The third truth the title of the book refers to appears to be initially the truth that lies between the world of the whites and the reds, the communists and the old regime the Russian revolution displaced. The book's set in Siberian Russia, the nearest town being Irkutsk, but most of the action taking place in the villages on the edge of the Taiga, the unspoilt wilderness. It tells the story of two men, Selivanov and his friend, Ivan Ryabinin. Selivanov comes from doughty peasant stock, taught the ways of the taiga by his father. Ryabinin is a ranger, who nearly captures Selivanov poaching, but is shot by him instead. Selivanov helps his enemy recover, and the two then become friends. Their life is complicated when an old White general appears (who Selivanov's father once helped to escape) with his daughter, with the intention of hiding out in the taiga before he dies. His daughter and Ivan will later marry, before Ryabinin falls foul of the Stalinist authorities and disappears in a gulag for twenty years. When he emerges, only his friend has kept faith in him, keeping in touch with his daughter, and keeping an eye on his home.
This is not a complex book: the storytelling moves backwards and forwards in time, exploring the two protagonist's relationship. It's rooted in character: the contrasting natures of the two men, and how this would appear to have helped determine their respective fates. Borodin himself spent time in Soviet gulags, and his portrayal of Ivan, who may have found God in the camps but does not receive the peace of mind he hoped for on his release, is a touching one. The passage in the closing section where his friend confronts the local KGB officer would, one imagines, have possessed a greater resonance in the time the book was written, and be testament to a kind of courage its harder to appreciate now.

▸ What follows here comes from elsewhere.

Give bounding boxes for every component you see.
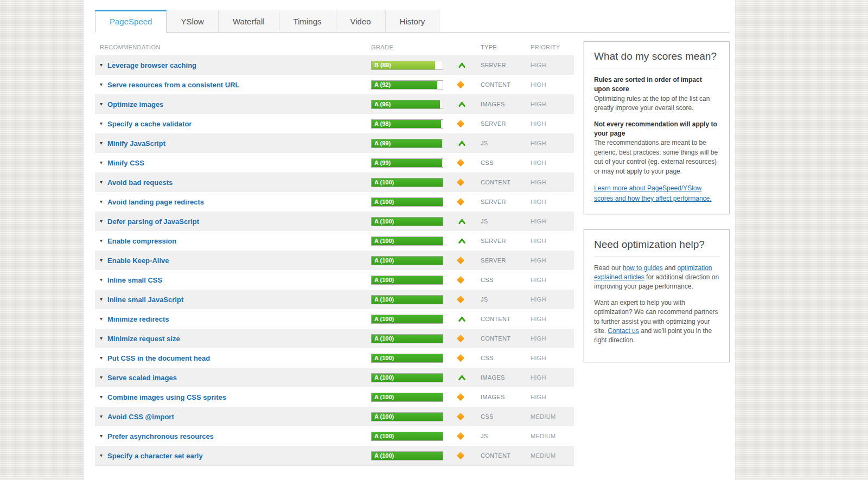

Nevertheless, the book's power, beyond its exploration of the two men's friendship, comes now from its description of the way their bond was formed by a shared love of the Siberian taiga. There are a multitude of third ways, or truths, to be discovered in this world, but it feels now as though this might be exploring the path, increasingly vital, which must be found between the world of nature and man. When Ivan returns to the taiga after twenty years, he finds it altered by mankind's meddling. Both men have learnt how to use their relationship with the wilderness to create meaning and a sense of place in the world, a sense of place which is corrupted by the man-made business of politics. Borodin rarely seems to openly confront a system which repressed both nature and himself: life goes on in these villages no matter what the changing of the political guard, and a wily peasant will always find a way to survive; but the bulldozers that dig up the wilderness and summon up a vision of hell for Ivan seem to portend a greater threat, one which brings about the final rupture of the two men's friendship.